Thinko’s eyes flash ‘Wow!’ in delight, but we’re not done yet. A new lady emerges from the door, this one clearly ‘exotic’ as she has dark hair and zebra stripes on her underwear.

The monkey claps when she’s done with her dance, but Thinko’s ‘wow’ response has already dimmed. The pornographic over-indulgence having dulled his capacity for basic stimulation, he immediately swivels his head to look for a new dancer, this one already old news. The next one has a ‘nice girl’ look, all lace and frilly skirts. Well, while they last, anyway. The next one after that is wearing sleek, sophisticated black. Too cool for an entrance, we simply cut to her at a table in the diner. She strips (surprise), gyrates against the metal man, Thinko’s eyes flash, and we shimmer back to (sigh) reality.
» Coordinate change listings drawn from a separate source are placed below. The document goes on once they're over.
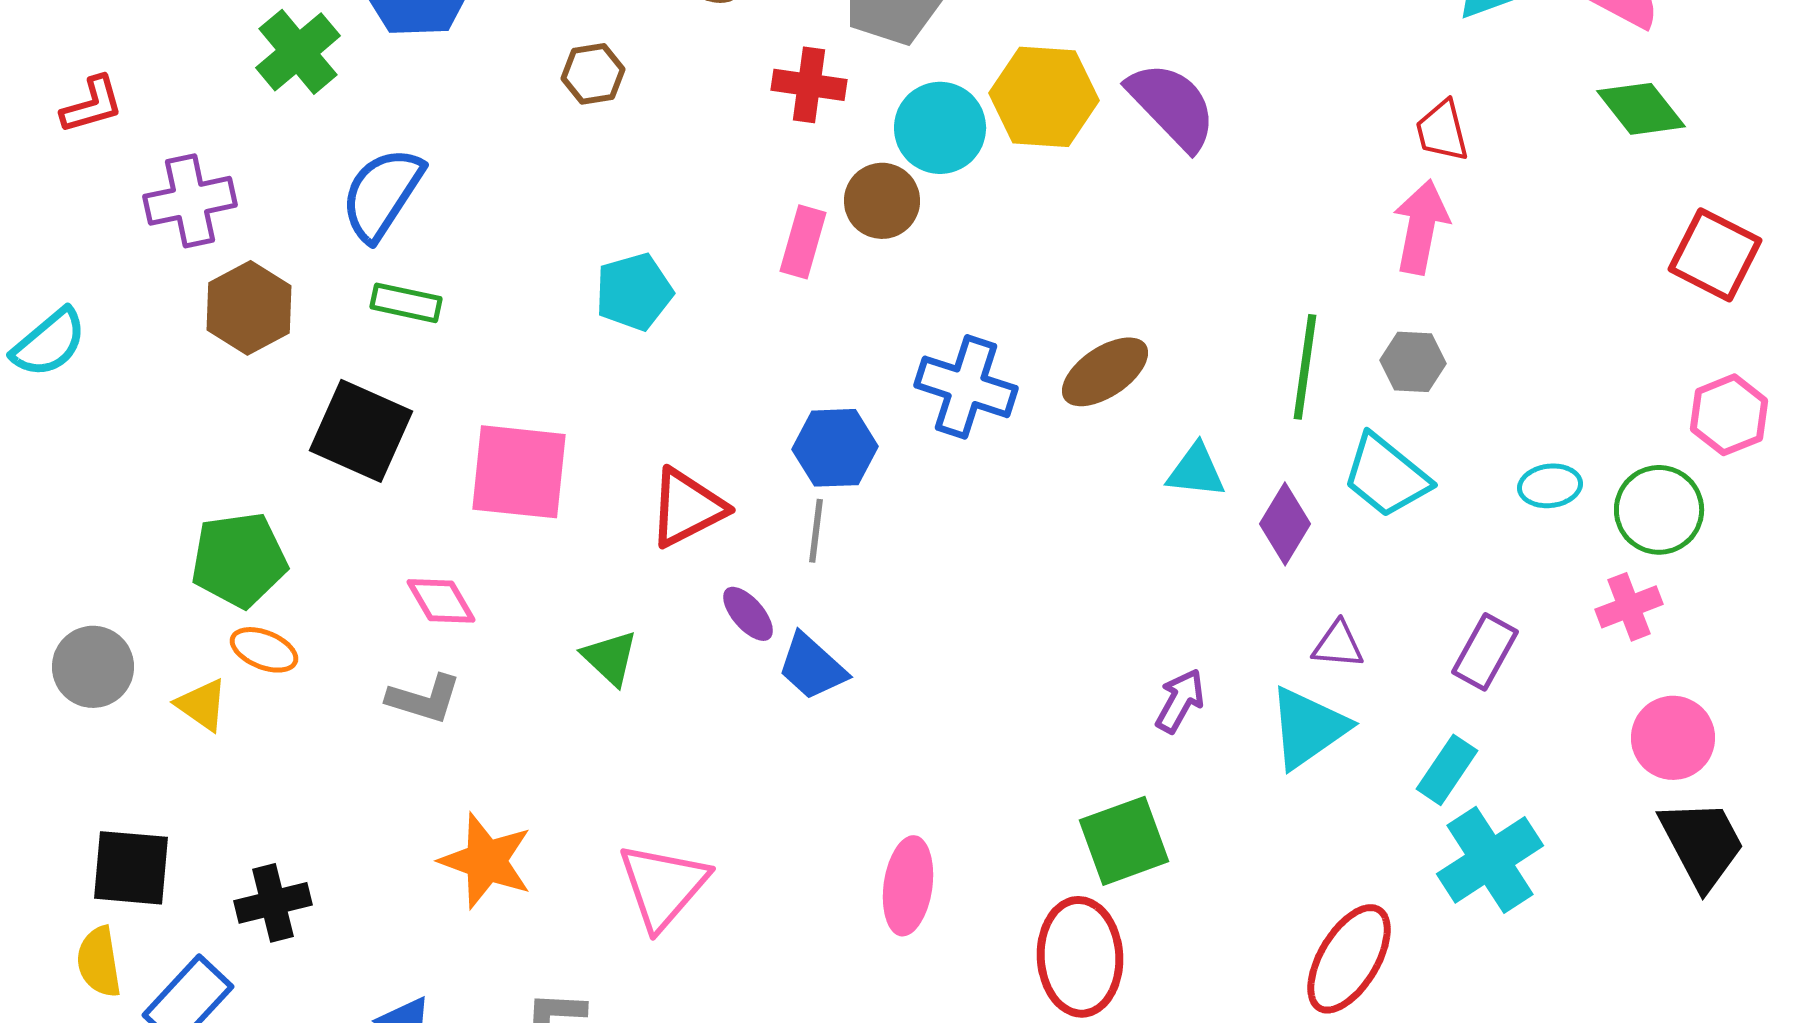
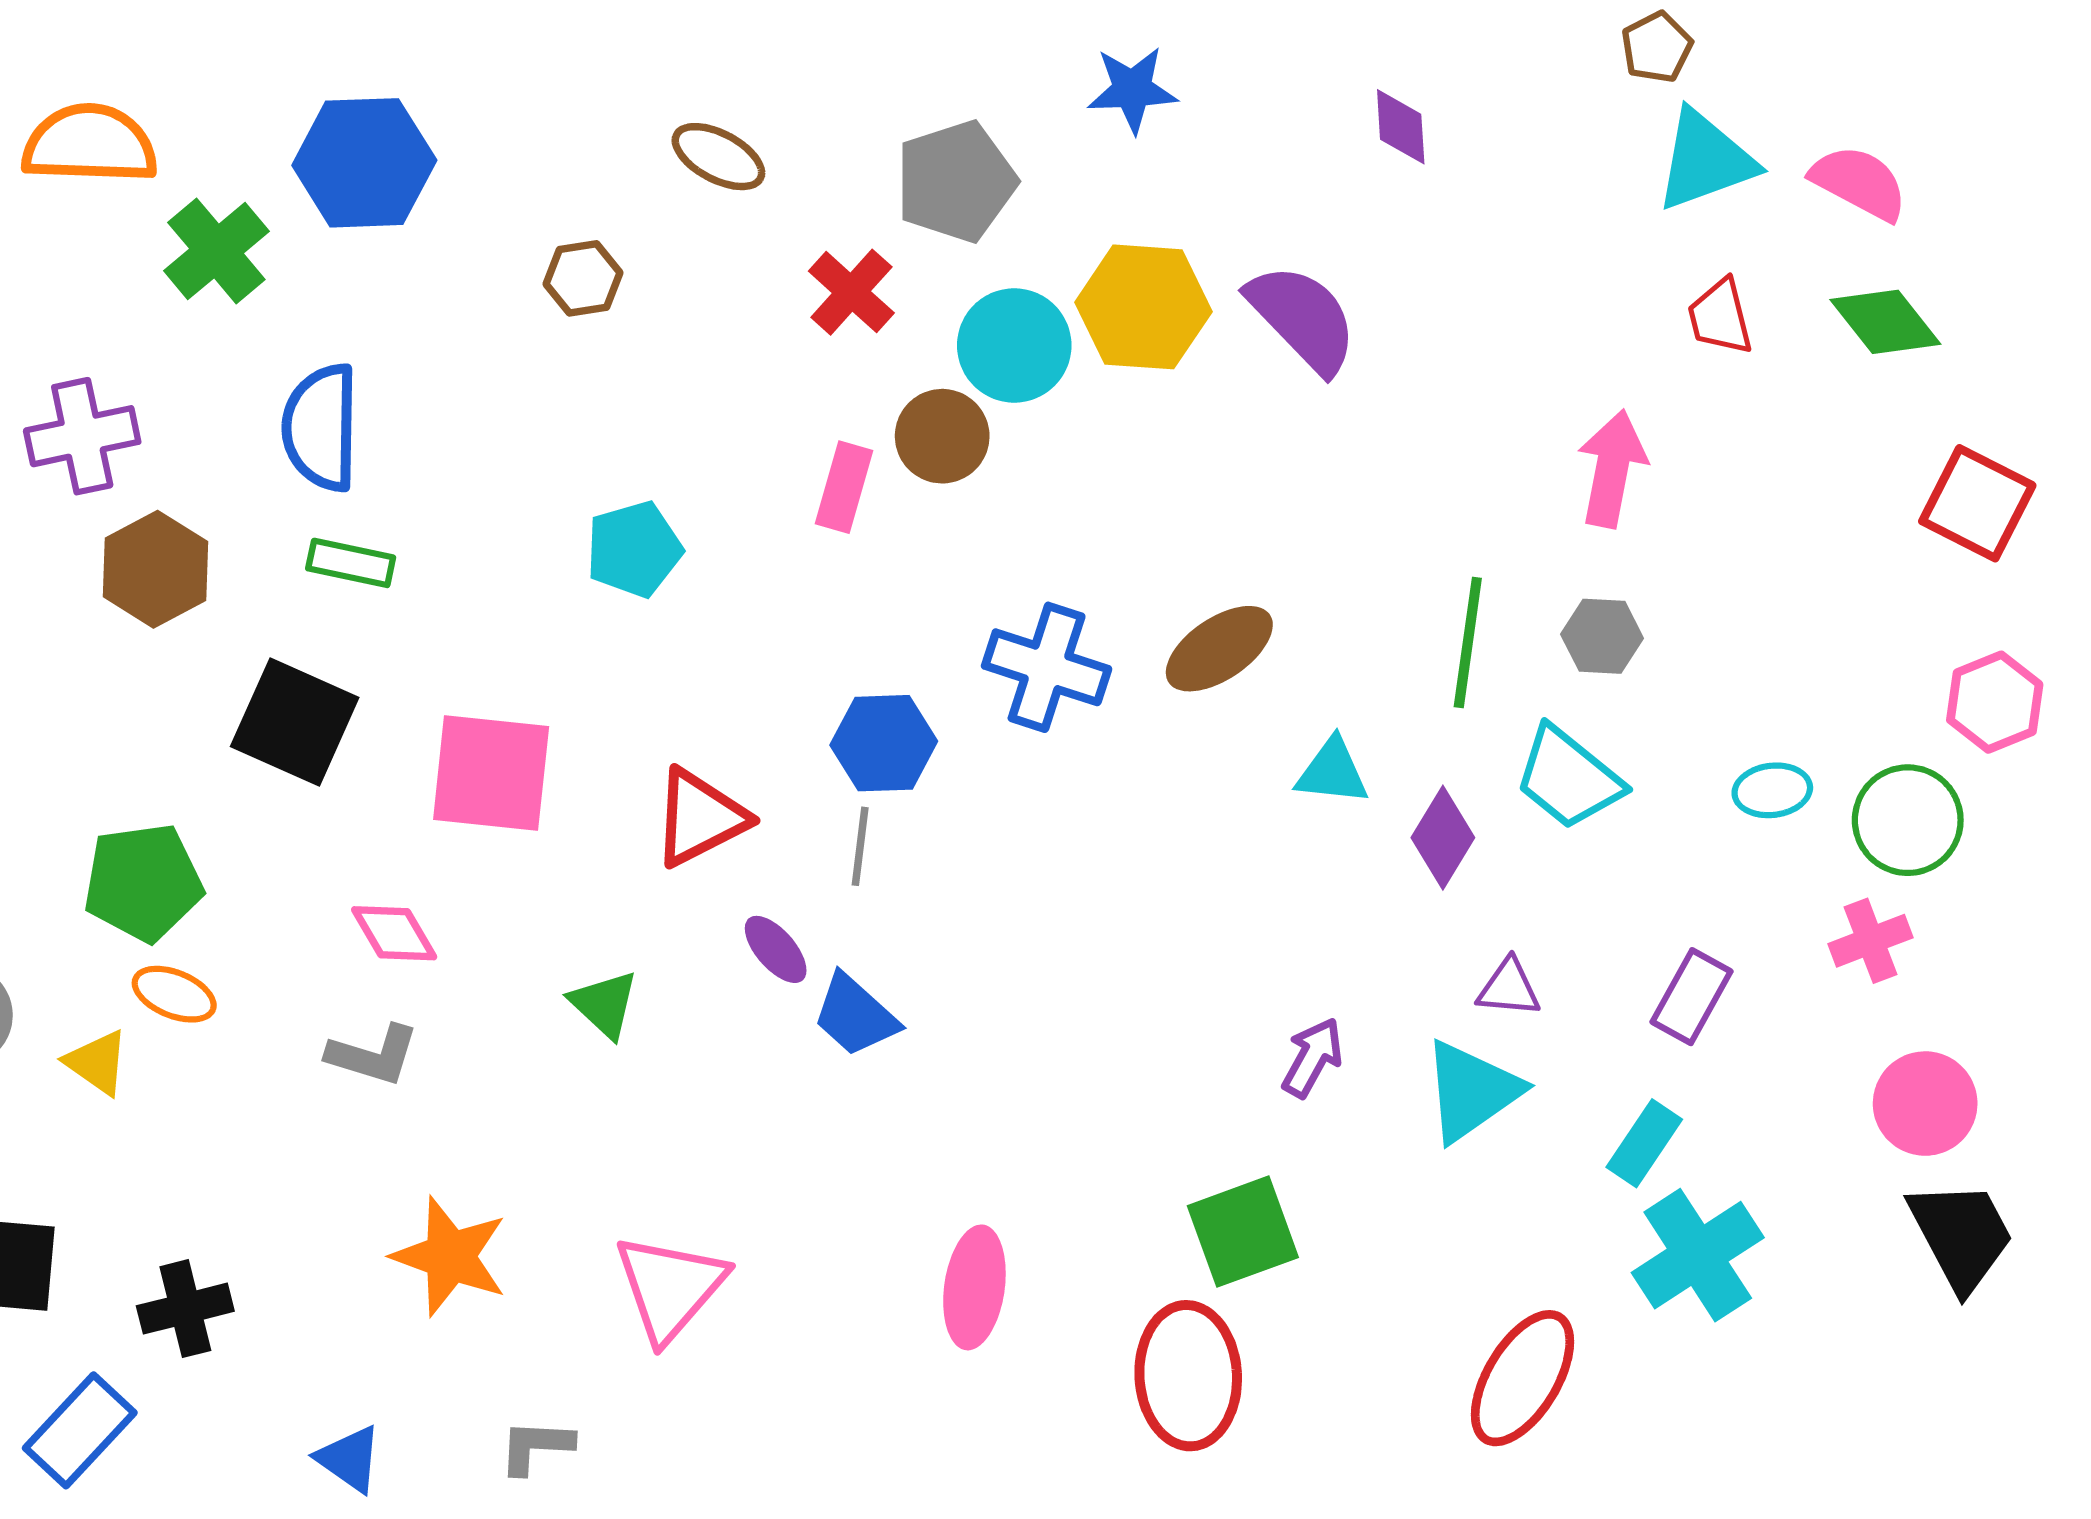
red cross: (809, 85) -> (851, 292), turned 34
red trapezoid: (1442, 131) -> (1720, 317), moved
blue semicircle: (382, 194) -> (321, 427), turned -32

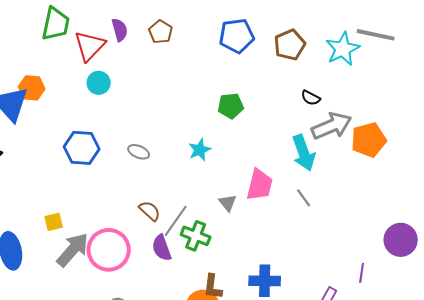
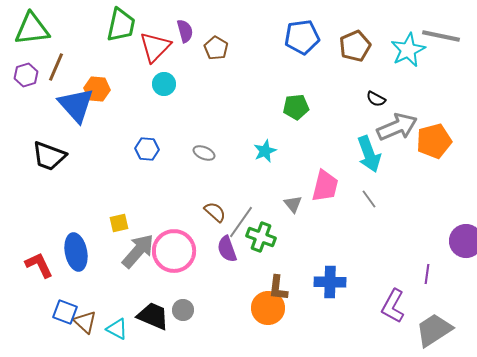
brown pentagon: (161, 32) -> (216, 48), moved
blue hexagon: (82, 148) -> (147, 149), size x0.7

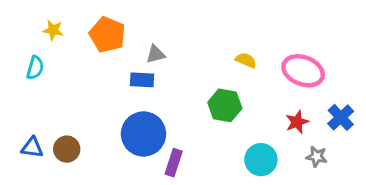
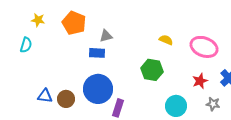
blue triangle: (32, 148) -> (45, 96), moved
brown circle: (67, 149) -> (66, 99), moved

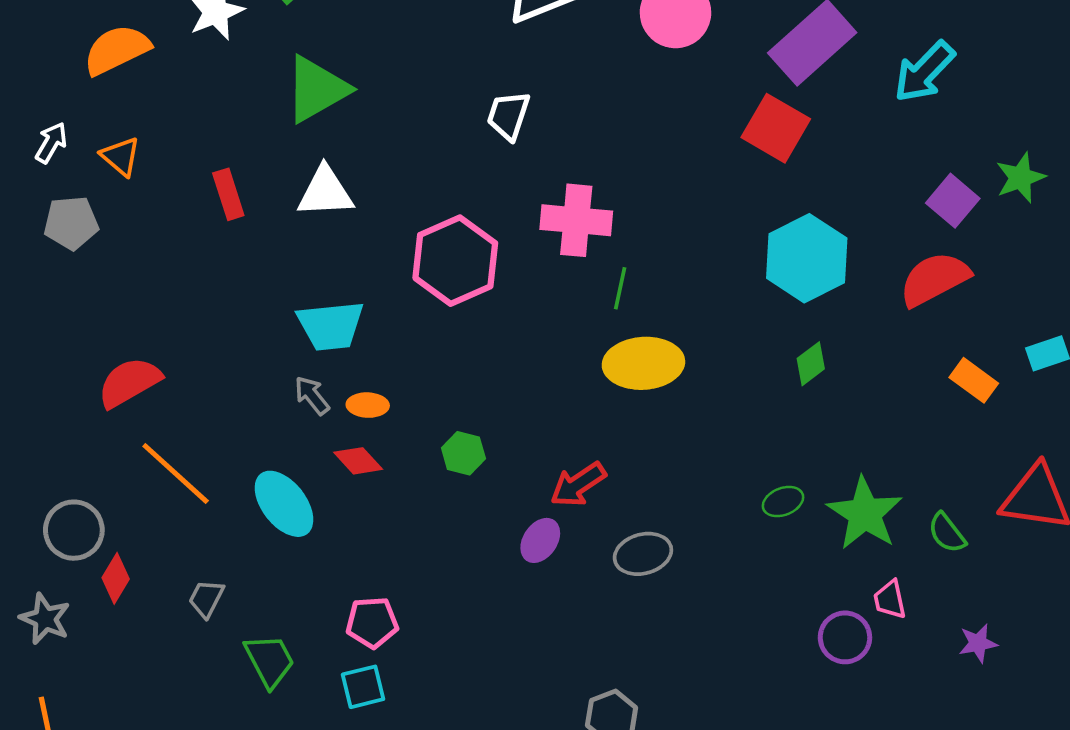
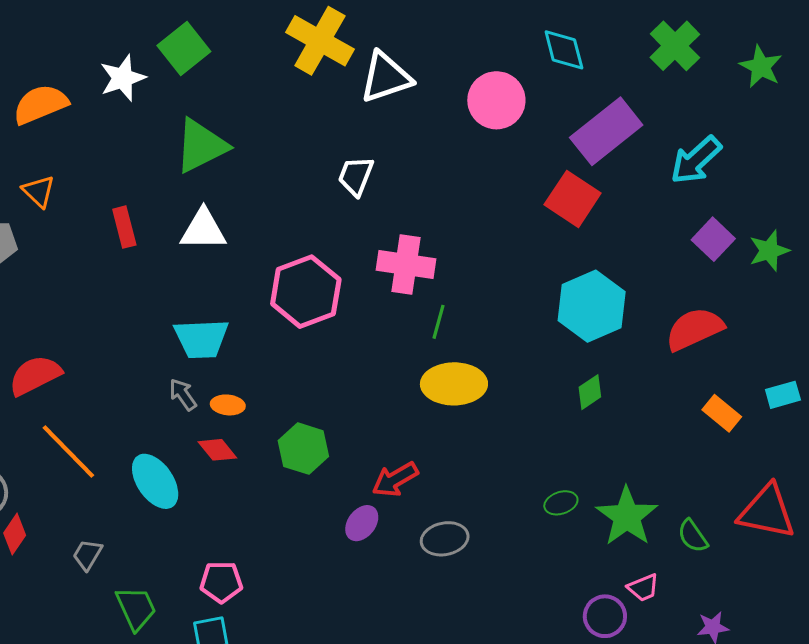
purple square: (953, 201) -> (713, 239), moved
green hexagon: (463, 453) -> (303, 449), size x1.4
pink trapezoid: (890, 600) -> (643, 588), turned -104

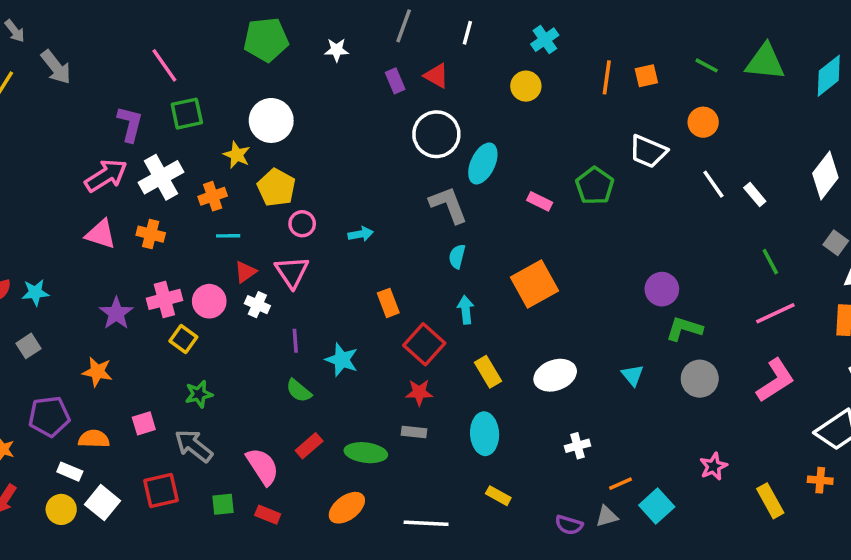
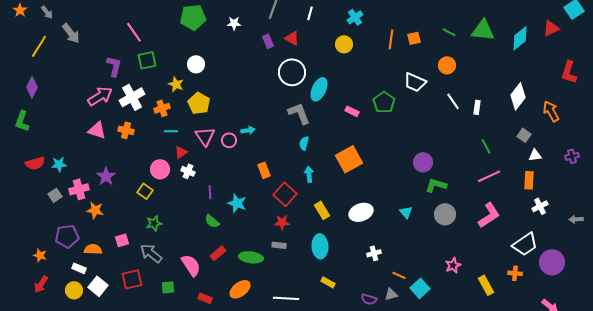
white circle: (271, 120) -> (196, 64), size x0.7
white rectangle: (755, 194) -> (477, 107), turned 48
pink circle: (302, 224) -> (229, 140), moved
pink triangle: (292, 272) -> (205, 136), moved
pink cross: (164, 299) -> (79, 189), moved
orange line: (621, 484) -> (399, 275), turned 48
red rectangle: (268, 515) -> (205, 298), moved

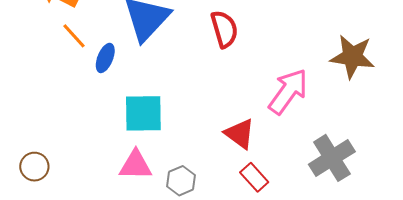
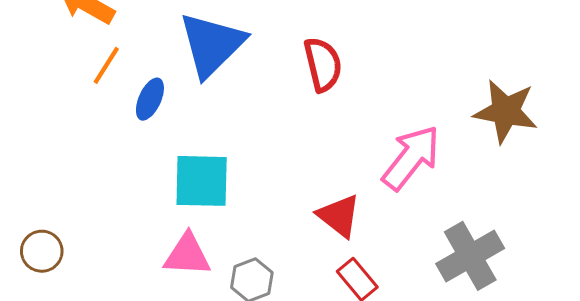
orange line: (74, 36) -> (106, 65), turned 72

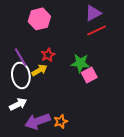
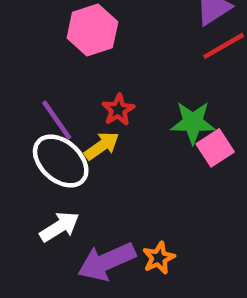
white ellipse: (21, 75) -> (61, 161), turned -35

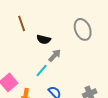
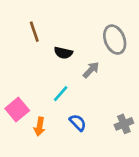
gray arrow: (55, 55) -> (91, 70), moved

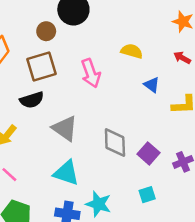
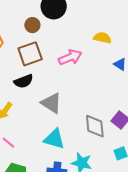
pink arrow: (91, 73) -> (70, 57), turned -90
gray diamond: (115, 142) -> (95, 126), moved

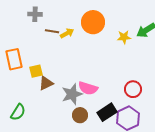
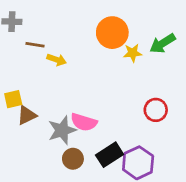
orange circle: (93, 22) -> (112, 33), moved
yellow arrow: (67, 33) -> (57, 60), moved, turned 48
red circle: (133, 89) -> (156, 110), moved

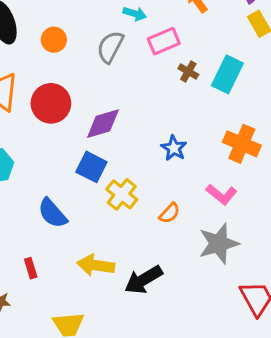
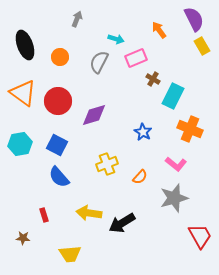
cyan rectangle: (227, 74) -> (173, 96), moved
blue square: (91, 167) -> (57, 145), moved
yellow cross: (122, 194) -> (107, 164), turned 30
The scene has one sole purpose, of course, which is to shoehorn some blatant nudity into a film that isn’t willing or able to include it in its main body. The scene is pointless enough that it can be cut for television or international markets if necessary, and none of the strippers are relevant to the rest of the plot. Still, there’s something in the idea that for all our robot screen heroes dreaming of being human [I always preferred (loved!) Tik-Tok from Return to Oz who wanted none of it], Thinko is just dreaming about sitting at a bar and drinking with a monkey. In doing so, he probably more accurately represents what ‘being human’ means for a considerable percentage of the population.

Real-life Thinko, Elektro, was also a bit of a barfly, as the Radio-Craft article points out: ‘Elektro is at his prodigious best when it comes to smoking. He not only puffs and inhales, but he blows the smoke in billows from both nostrils’. Data from Star Trek: The Next Generation might pine for the ability to respond emotionally to theatre and poetry, but we all know he’d end up like Thinko/Elektro sooner or later.

In the history of cinematic robot dreaming, Thinko’s trashy understanding of the world and human activity should hold a special place. It should also be of interest to Michael Bay and Transfomers fans.

Giant robot. Stripping women. Monkey claps.